Naast alle mooie kansen die gezondheidsapps bieden, ontstaat ook een nieuwe range aan problemen. Namelijk een teveel aan informatie. Al die data moet langs de zorgverlener om context toe te voegen, voordat het zinvolle informatie wordt.
De markt van health apps is booming. Voor elke aandoening, sportieve activiteit, lichamelijk functie en levensfase is wel een specifieke app te vinden. Al deze apps helpen het leven van ons te verbeteren of te ondersteunen. Bij voorkeur delen we deze informatie ook met elkaar, onze huisarts, fysiotherapeut, psycholoog of welke zorgverlener dan ook.
Kansen en problemen
Veel van hetgeen we binnen de zorgverlening doen is gebaseerd op informatie. Of het nu gaat om diagnose, monitoring of directe ondersteuning bij behandeling en therapie; informatie vormt een drijvende kracht. En over hoe meer informatie een zorgverlener beschikt, hoe beter hij zijn beleid kan toespitsen op de specifieke situatie van de patiënt. Kortom: health apps bieden hele mooie kansen!

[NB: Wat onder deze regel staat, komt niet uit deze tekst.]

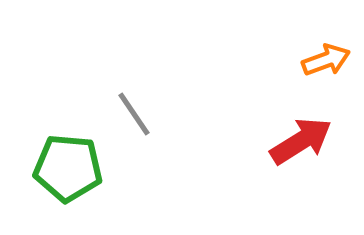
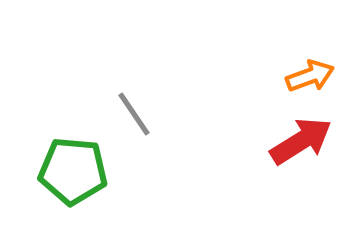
orange arrow: moved 16 px left, 16 px down
green pentagon: moved 5 px right, 3 px down
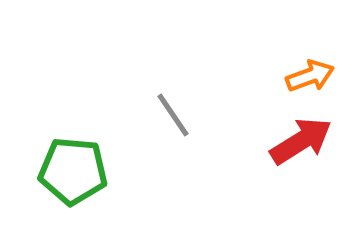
gray line: moved 39 px right, 1 px down
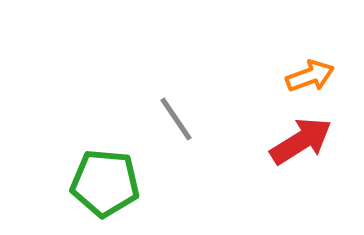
gray line: moved 3 px right, 4 px down
green pentagon: moved 32 px right, 12 px down
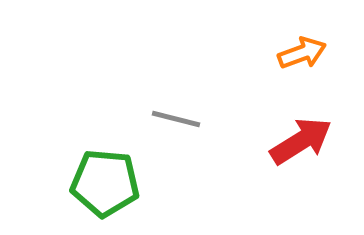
orange arrow: moved 8 px left, 23 px up
gray line: rotated 42 degrees counterclockwise
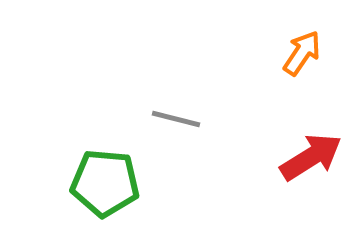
orange arrow: rotated 36 degrees counterclockwise
red arrow: moved 10 px right, 16 px down
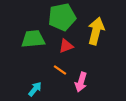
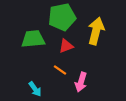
cyan arrow: rotated 105 degrees clockwise
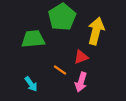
green pentagon: rotated 20 degrees counterclockwise
red triangle: moved 15 px right, 11 px down
cyan arrow: moved 4 px left, 5 px up
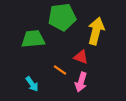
green pentagon: rotated 24 degrees clockwise
red triangle: rotated 42 degrees clockwise
cyan arrow: moved 1 px right
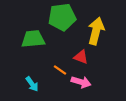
pink arrow: rotated 90 degrees counterclockwise
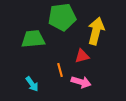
red triangle: moved 1 px right, 1 px up; rotated 35 degrees counterclockwise
orange line: rotated 40 degrees clockwise
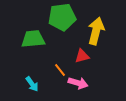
orange line: rotated 24 degrees counterclockwise
pink arrow: moved 3 px left, 1 px down
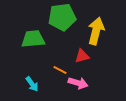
orange line: rotated 24 degrees counterclockwise
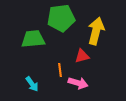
green pentagon: moved 1 px left, 1 px down
orange line: rotated 56 degrees clockwise
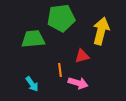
yellow arrow: moved 5 px right
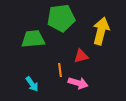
red triangle: moved 1 px left
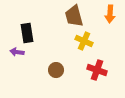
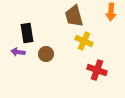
orange arrow: moved 1 px right, 2 px up
purple arrow: moved 1 px right
brown circle: moved 10 px left, 16 px up
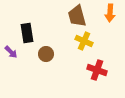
orange arrow: moved 1 px left, 1 px down
brown trapezoid: moved 3 px right
purple arrow: moved 7 px left; rotated 144 degrees counterclockwise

De grote kansen ten spijt, de opkomst van al deze health apps levert wel degelijk ook problemen op voor zorgverleners. Ten eerste is het voor een zorgverlener van belang om te weten of hij kan vertrouwen op de gegevens vanuit een bepaalde app. Zaken als de validiteit van de meting, de veiligheid van data-uitwisseling of de mate waarin de aangeleverde gegevens verrijkt kunnen worden, zijn van wezenlijk belang om van al die gegevens nuttige informatie voor zorgverlener en patiënt te kunnen maken. Bepaalde apps hebben al deze voorwaarden uitstekend op orde, maar andere totaal niet. Hoe weet je als zorgverlener waar je op kan vertrouwen? Op NOS.nl werd hier recent al aandacht aan besteed
Woud van apps
Dan is het nog de vraag op welke wijze deze informatie nu onderdeel gaat worden van het zorgproces. Op welke wijze neem je de door de patiënt zelf gemeten gegevens op in je dossier? En welke juridische status hebben die gegevens dan? Hoe verhoudt de persoonlijke gezondheidsomgeving (PGO) van de patiënt zich tot het elektronisch patiëntendossier (EPD/ECD) van de professional? Over deze zaken wordt natuurlijk al nagedacht, maar een eenduidig antwoord is nog niet geven.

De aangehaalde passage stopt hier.